Here’s a day in the life of a late-twentieth-century big-city newspaper: “The newsroom was packed with reporters keeping very close watch on every institution in town. They had two reporters covering city hall, three reporters covering the police building, and even a reporter covering the local ballet on a full-time basis.” Those days are over. With readers and advertisers fleeing, newspapers and news magazines have had to slash staff ruthlessly to survive.
The charm of newspapers is that they strive to be all things to all people. A news junkie can keep up on local, national, and international developments. Culture lovers can read reviews of the latest book, movie, or play. An entrepreneur combs the business section while his kids scan the comics or the sports page or Dear Abby.
Today the challenge is attracting as many younger readers as possible without alienating the 50-and-over crowd who grew up with the dailies.
Although it’s still doing all right in some places, print journalism is in deep trouble. In the last few years, with once great and powerful papers going under or facing bankruptcy, I’ve noticed that writers are scrambling to update their prose and shun stuffiness. Old-fashioned decorum and strict adherence to grammar have been elbowed aside for a new strategy: engage the reader with streetwise affability. Twenty-five years ago a sentence might begin, “If I were he …” Nowadays we’re far more likely to see “If I was him …”
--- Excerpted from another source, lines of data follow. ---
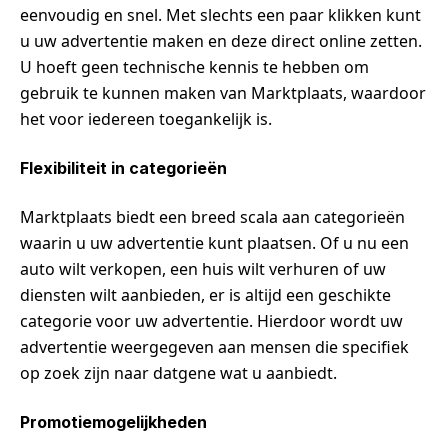
eenvoudig en snel. Met slechts een paar klikken kunt
u uw advertentie maken en deze direct online zetten.
U hoeft geen technische kennis te hebben om
gebruik te kunnen maken van Marktplaats, waardoor
het voor iedereen toegankelijk is.
Flexibiliteit in categorieën
Marktplaats biedt een breed scala aan categorieën
waarin u uw advertentie kunt plaatsen. Of u nu een
auto wilt verkopen, een huis wilt verhuren of uw
diensten wilt aanbieden, er is altijd een geschikte
categorie voor uw advertentie. Hierdoor wordt uw
advertentie weergegeven aan mensen die specifiek
op zoek zijn naar datgene wat u aanbiedt.
Promotiemogelijkheden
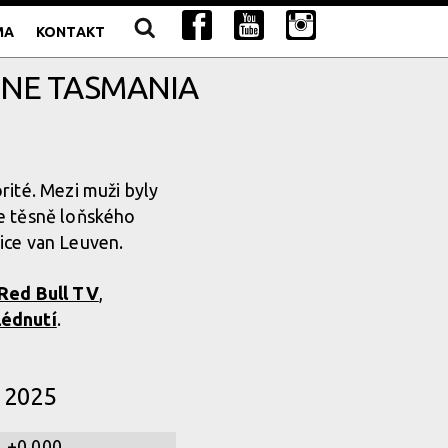
MA
KONTAKT
INE TASMANIA
rité. Mezi muži byly
ice těsně loňského
ice van Leuven.
Red Bull TV
,
lédnutí
.
 2025
+0.000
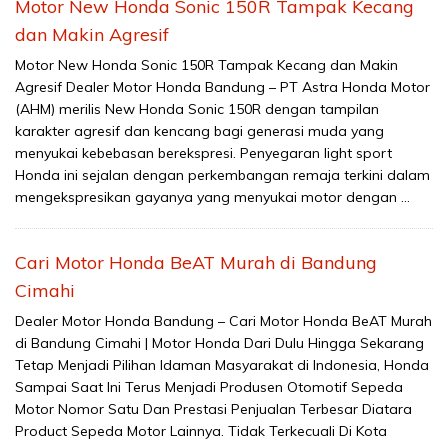
Motor New Honda Sonic 150R Tampak Kecang
dan Makin Agresif
Motor New Honda Sonic 150R Tampak Kecang dan Makin
Agresif Dealer Motor Honda Bandung – PT Astra Honda Motor
(AHM) merilis New Honda Sonic 150R dengan tampilan
karakter agresif dan kencang bagi generasi muda yang
menyukai kebebasan berekspresi. Penyegaran light sport
Honda ini sejalan dengan perkembangan remaja terkini dalam
mengekspresikan gayanya yang menyukai motor dengan …
Cari Motor Honda BeAT Murah di Bandung
Cimahi
Dealer Motor Honda Bandung – Cari Motor Honda BeAT Murah
di Bandung Cimahi | Motor Honda Dari Dulu Hingga Sekarang
Tetap Menjadi Pilihan Idaman Masyarakat di Indonesia, Honda
Sampai Saat Ini Terus Menjadi Produsen Otomotif Sepeda
Motor Nomor Satu Dan Prestasi Penjualan Terbesar Diatara
Product Sepeda Motor Lainnya. Tidak Terkecuali Di Kota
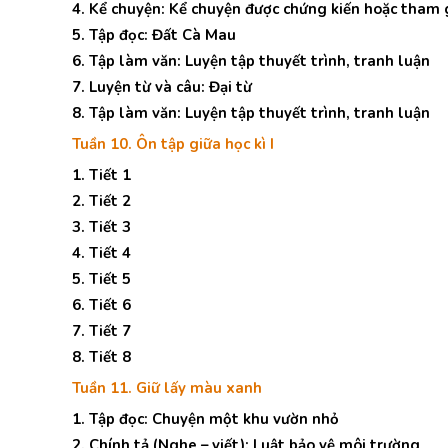
4. Kể chuyện: Kể chuyện được chứng kiến hoặc tham 
5. Tập đọc: Đất Cà Mau
6. Tập làm văn: Luyện tập thuyết trình, tranh luận
7. Luyện từ và câu: Đại từ
8. Tập làm văn: Luyện tập thuyết trình, tranh luận
Tuần 10. Ôn tập giữa học kì I
1. Tiết 1
2. Tiết 2
3. Tiết 3
4. Tiết 4
5. Tiết 5
6. Tiết 6
7. Tiết 7
8. Tiết 8
Tuần 11. Giữ lấy màu xanh
1. Tập đọc: Chuyện một khu vườn nhỏ
2. Chính tả (Nghe – viết): Luật bảo vệ môi trường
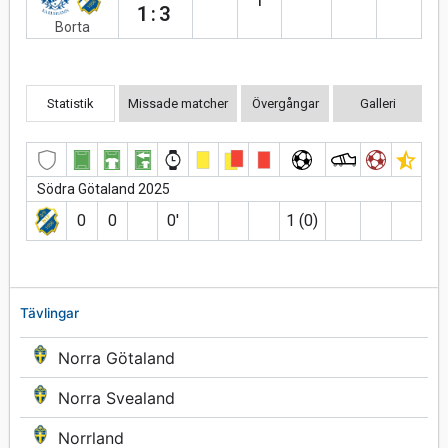
1:3
Borta
Statistik
Missade matcher
Övergångar
Galleri
Södra Götaland 2025
0
0
0′
1 (0)
Tävlingar
Norra Götaland
Norra Svealand
Norrland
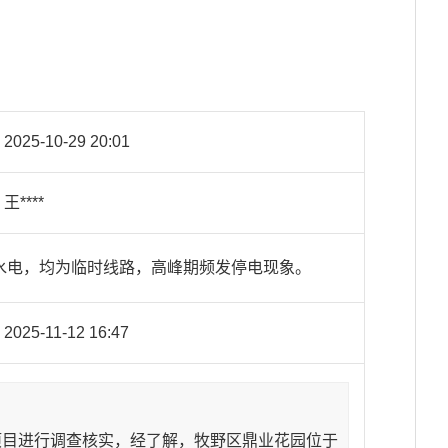
2025-10-29 20:01
王****
水电，均为临时线路，高峰期频发停电现象。
2025-11-12 16:47
项目进行调查核实，经了解，牧野区鼎业花园位于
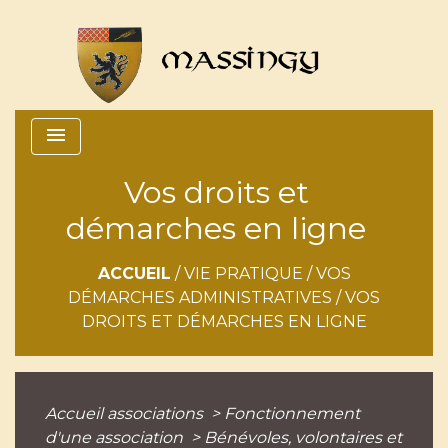
menu
Vos droits et
démarches en ligne
ACCUEIL
/
VIE PRATIQUE
/
VOS
DÉMARCHES ADMINISTRATIVES
/
VOS
DROITS ET DÉMARCHES EN LIGNE
Accueil associations
>
Fonctionnement
d'une association
>
Bénévoles, volontaires et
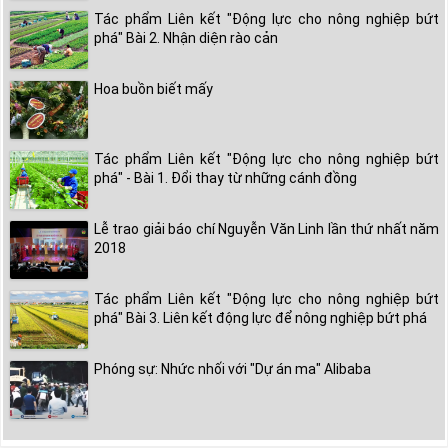
Tác phẩm Liên kết "Động lực cho nông nghiệp bứt
phá" Bài 2. Nhận diện rào cản
Hoa buồn biết mấy
Tác phẩm Liên kết "Động lực cho nông nghiệp bứt
phá" - Bài 1. Đổi thay từ những cánh đồng
Lễ trao giải báo chí Nguyễn Văn Linh lần thứ nhất năm
2018
Tác phẩm Liên kết "Động lực cho nông nghiệp bứt
phá" Bài 3. Liên kết động lực để nông nghiệp bứt phá
Phóng sự: Nhức nhối với "Dự án ma" Alibaba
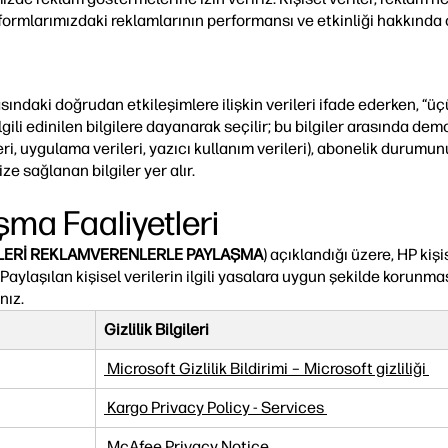
latformlarımızdaki reklamlarının performansı ve etkinliği hakkında 
asındaki doğrudan etkileşimlere ilişkin verileri ifade ederken, “ü
gili edinilen bilgilere dayanarak seçilir; bu bilgiler arasında demo
leri, uygulama verileri, yazıcı kullanım verileri), abonelik durumu
e sağlanan bilgiler yer alır.
aşma Faaliyetleri
İLERİ REKLAMVERENLERLE PAYLAŞMA
) açıklandığı üzere, HP kişi
 Paylaşılan kişisel verilerin ilgili yasalara uygun şekilde korunma
nız.
Gizlilik Bilgileri
Microsoft Gizlilik Bildirimi – Microsoft gizliliği
Kargo Privacy Policy - Services
McAfee Privacy Notice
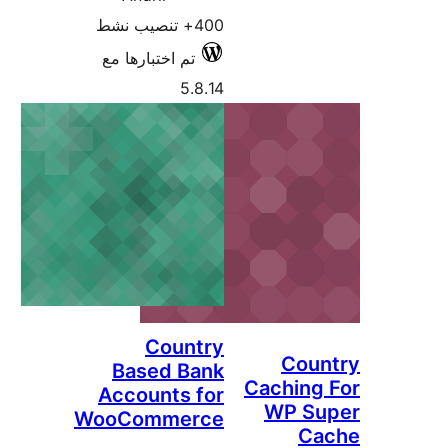
تم اختبارها مع
5.
Coun
Based B
Accounts 
WooComme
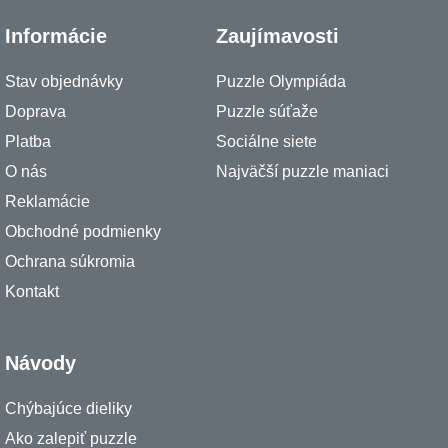
Informácie
Zaujímavosti
Stav objednávky
Puzzle Olympiáda
Doprava
Puzzle súťaže
Platba
Sociálne siete
O nás
Najväčší puzzle maniaci
Reklamácie
Obchodné podmienky
Ochrana súkromia
Kontakt
Návody
Chýbajúce dieliky
Ako zalepiť puzzle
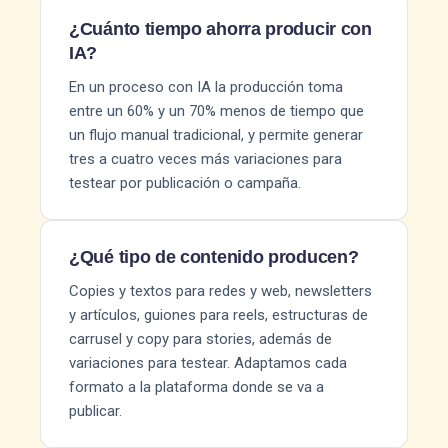
¿Cuánto tiempo ahorra producir con
IA?
En un proceso con IA la producción toma
entre un 60% y un 70% menos de tiempo que
un flujo manual tradicional, y permite generar
tres a cuatro veces más variaciones para
testear por publicación o campaña.
¿Qué tipo de contenido producen?
Copies y textos para redes y web, newsletters
y artículos, guiones para reels, estructuras de
carrusel y copy para stories, además de
variaciones para testear. Adaptamos cada
formato a la plataforma donde se va a
publicar.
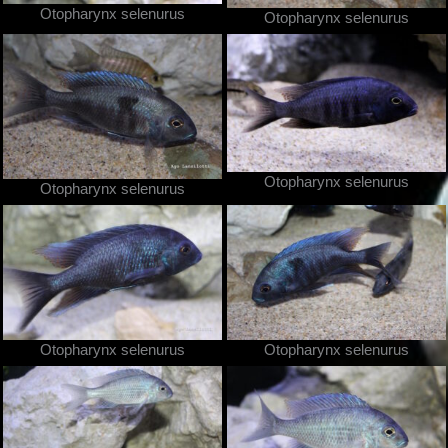
Otopharynx selenurus
Otopharynx selenurus
Otopharynx selenurus
Otopharynx selenurus
Otopharynx selenurus
Otopharynx selenurus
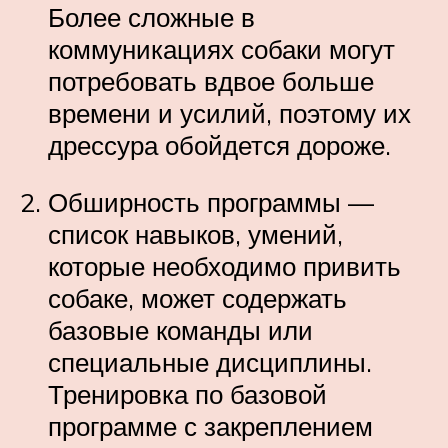
Более сложные в
коммуникациях собаки могут
потребовать вдвое больше
времени и усилий, поэтому их
дрессура обойдется дороже.
Обширность программы —
список навыков, умений,
которые необходимо привить
собаке, может содержать
базовые команды или
специальные дисциплины.
Тренировка по базовой
программе с закреплением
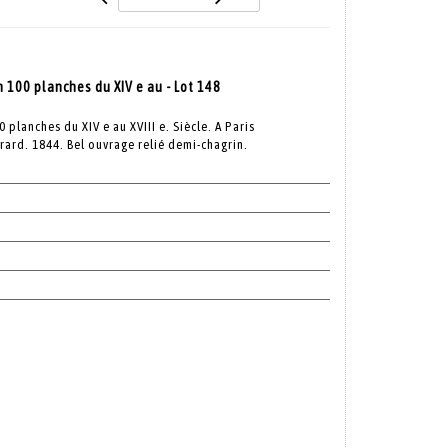
 100 planches du XIV e au - Lot 148
 planches du XIV e au XVIII e. Siècle. A Paris
rard. 1844. Bel ouvrage relié demi-chagrin.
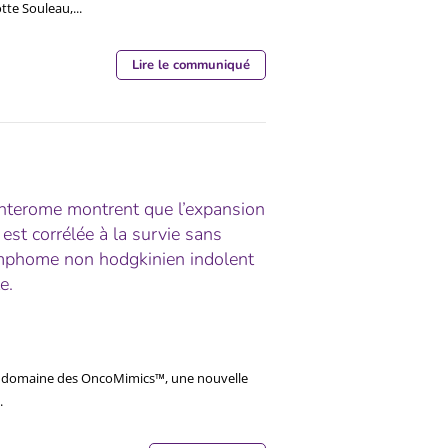
tte Souleau,...
Lire le communiqué
Enterome montrent que l’expansion
st corrélée à la survie sans
lymphome non hodgkinien indolent
e.
le domaine des OncoMimics™, une nouvelle
.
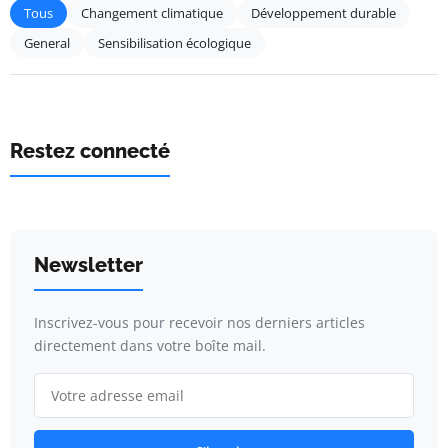
Tous
Changement climatique
Développement durable
General
Sensibilisation écologique
Restez connecté
Newsletter
Inscrivez-vous pour recevoir nos derniers articles
directement dans votre boîte mail.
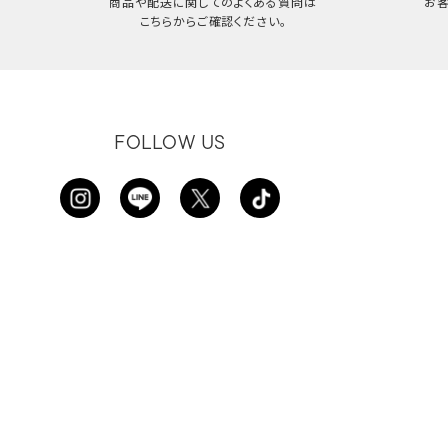
商品や配送に関してのよくある質問は
お
こちらからご確認ください。
FOLLOW US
This makes the grammar patrol apoplectic, but in these turbulent times newspaper editors feel that pristine grammar is unrealistic and even counterproductive. The average American has a negative visceral response to anything that sounds too formal or professorial.
When I read my daily paper I witness how many battles have been lost. I see things like “When the water is high, like it is now” or “If you grew up on the shores of Lake Erie like I did” and I remember that like used to be unacceptable in those instances—copy editors would have insisted on as instead.
And a while is about to become awhile, even though they’re different, and the difference is worth preserving. But newspapers more and more are going with it’s been awhile, as if a while is too creaky.
These distinctions, which English lovers cherish, get short shrift now from newspapers that are fighting for their lives.
Forgoing formality and writing in the vernacular have another downside: fad words. I recently read “Companies should incent their employees …” and wondered if I’d ever seen a dumber, uglier, more unnecessary word than incent, a term now in vogue. Utter jargon—but, hey, it’s up-to-the-minute jargon.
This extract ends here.